Exercise prompt: Exactly how many lines of the data below include the string "gear"? State the number and nothing more.

Supplied data START

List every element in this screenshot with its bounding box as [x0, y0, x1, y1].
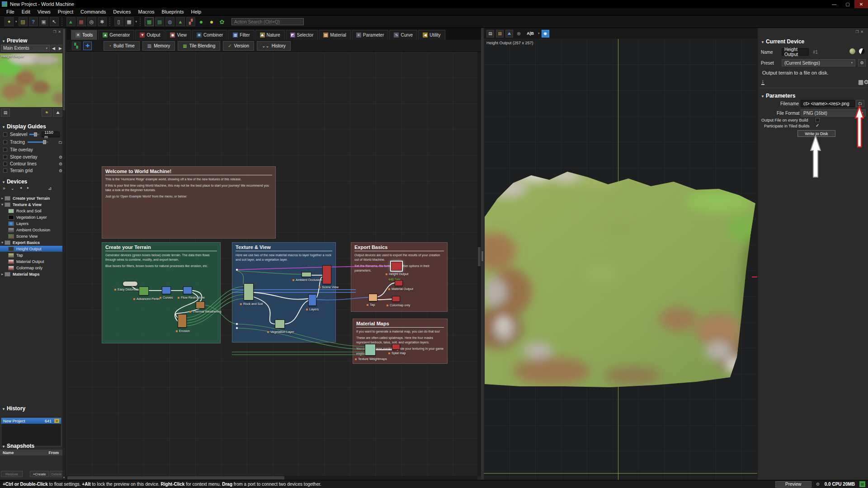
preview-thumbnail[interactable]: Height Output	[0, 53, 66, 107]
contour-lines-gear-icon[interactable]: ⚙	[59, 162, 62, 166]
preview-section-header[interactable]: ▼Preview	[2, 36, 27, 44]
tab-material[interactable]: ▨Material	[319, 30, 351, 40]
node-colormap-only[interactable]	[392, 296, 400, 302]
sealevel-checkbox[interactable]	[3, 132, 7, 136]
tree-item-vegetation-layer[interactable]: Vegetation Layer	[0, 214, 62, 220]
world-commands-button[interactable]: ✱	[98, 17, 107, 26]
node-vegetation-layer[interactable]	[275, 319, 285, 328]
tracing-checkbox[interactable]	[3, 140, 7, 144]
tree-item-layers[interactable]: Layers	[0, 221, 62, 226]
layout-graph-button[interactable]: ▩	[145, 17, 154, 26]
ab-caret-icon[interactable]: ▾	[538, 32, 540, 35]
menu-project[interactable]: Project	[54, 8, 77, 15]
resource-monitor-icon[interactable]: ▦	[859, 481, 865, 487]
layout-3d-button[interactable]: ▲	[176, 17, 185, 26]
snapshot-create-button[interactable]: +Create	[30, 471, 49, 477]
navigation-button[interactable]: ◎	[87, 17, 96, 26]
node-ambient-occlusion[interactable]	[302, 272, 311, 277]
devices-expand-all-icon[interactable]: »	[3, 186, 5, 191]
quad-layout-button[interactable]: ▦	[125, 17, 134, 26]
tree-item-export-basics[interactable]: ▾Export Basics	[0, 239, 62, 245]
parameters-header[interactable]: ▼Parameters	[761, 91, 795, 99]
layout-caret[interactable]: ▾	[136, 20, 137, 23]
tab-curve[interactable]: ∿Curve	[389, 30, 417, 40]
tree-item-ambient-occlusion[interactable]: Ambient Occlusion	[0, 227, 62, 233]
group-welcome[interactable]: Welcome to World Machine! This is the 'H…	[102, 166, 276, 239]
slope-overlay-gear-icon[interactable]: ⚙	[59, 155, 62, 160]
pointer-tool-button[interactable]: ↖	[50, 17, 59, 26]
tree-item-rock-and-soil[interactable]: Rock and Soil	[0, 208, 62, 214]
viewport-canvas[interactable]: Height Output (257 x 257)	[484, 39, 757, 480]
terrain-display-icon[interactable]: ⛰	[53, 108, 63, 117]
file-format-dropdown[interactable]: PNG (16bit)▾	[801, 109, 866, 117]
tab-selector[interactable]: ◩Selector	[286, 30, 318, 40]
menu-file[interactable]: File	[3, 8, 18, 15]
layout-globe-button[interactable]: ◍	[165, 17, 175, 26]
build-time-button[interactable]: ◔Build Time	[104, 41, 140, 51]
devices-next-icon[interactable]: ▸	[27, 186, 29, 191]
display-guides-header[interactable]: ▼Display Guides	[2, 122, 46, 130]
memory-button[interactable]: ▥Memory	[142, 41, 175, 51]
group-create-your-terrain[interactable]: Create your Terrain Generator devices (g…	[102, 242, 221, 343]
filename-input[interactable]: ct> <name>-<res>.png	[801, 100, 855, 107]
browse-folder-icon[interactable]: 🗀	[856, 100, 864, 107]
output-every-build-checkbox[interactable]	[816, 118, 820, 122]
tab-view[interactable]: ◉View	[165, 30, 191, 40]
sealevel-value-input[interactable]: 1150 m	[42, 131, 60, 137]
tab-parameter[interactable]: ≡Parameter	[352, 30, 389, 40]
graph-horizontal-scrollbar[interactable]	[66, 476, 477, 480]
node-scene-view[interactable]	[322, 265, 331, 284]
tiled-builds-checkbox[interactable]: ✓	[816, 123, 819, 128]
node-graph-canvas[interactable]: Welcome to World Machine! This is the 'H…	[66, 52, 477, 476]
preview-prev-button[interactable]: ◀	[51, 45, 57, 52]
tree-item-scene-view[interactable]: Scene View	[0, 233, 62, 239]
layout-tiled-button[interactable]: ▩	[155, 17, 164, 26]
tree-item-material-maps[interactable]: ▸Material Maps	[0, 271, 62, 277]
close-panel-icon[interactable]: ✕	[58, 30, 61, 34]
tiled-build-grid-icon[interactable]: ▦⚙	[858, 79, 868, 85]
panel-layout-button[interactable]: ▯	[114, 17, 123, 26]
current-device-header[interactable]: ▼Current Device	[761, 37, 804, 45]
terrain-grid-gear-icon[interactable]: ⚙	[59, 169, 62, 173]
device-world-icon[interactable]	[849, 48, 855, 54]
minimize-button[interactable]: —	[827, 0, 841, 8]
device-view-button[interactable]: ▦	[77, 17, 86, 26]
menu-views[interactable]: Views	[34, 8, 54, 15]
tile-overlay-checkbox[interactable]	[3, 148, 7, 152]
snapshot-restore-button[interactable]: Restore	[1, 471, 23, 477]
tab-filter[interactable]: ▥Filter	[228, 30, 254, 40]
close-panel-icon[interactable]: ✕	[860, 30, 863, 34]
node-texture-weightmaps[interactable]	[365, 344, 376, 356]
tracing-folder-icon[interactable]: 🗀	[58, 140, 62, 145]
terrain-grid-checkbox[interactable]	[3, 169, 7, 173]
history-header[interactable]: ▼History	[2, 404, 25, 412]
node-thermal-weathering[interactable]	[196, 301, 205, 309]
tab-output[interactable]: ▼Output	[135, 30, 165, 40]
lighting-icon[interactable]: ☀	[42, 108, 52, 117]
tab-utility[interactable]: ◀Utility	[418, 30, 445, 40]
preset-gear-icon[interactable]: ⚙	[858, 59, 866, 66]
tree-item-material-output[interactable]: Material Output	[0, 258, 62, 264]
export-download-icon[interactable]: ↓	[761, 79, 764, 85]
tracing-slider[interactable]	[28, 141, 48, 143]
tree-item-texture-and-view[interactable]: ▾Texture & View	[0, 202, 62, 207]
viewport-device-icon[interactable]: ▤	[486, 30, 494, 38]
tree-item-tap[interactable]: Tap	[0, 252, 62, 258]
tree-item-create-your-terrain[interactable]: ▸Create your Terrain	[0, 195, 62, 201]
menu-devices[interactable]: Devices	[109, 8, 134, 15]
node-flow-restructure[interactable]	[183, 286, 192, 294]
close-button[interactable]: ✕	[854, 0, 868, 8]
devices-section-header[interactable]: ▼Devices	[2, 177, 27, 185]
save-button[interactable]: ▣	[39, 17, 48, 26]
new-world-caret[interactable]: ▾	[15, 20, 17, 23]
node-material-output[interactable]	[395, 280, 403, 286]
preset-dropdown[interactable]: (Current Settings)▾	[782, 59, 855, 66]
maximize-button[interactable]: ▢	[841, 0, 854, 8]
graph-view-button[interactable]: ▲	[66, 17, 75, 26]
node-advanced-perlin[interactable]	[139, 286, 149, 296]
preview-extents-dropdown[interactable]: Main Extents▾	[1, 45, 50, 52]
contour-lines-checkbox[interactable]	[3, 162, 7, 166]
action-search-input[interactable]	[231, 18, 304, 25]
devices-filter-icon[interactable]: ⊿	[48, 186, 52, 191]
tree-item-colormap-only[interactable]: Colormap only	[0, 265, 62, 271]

Supplied data END

Solution to the exercise: 4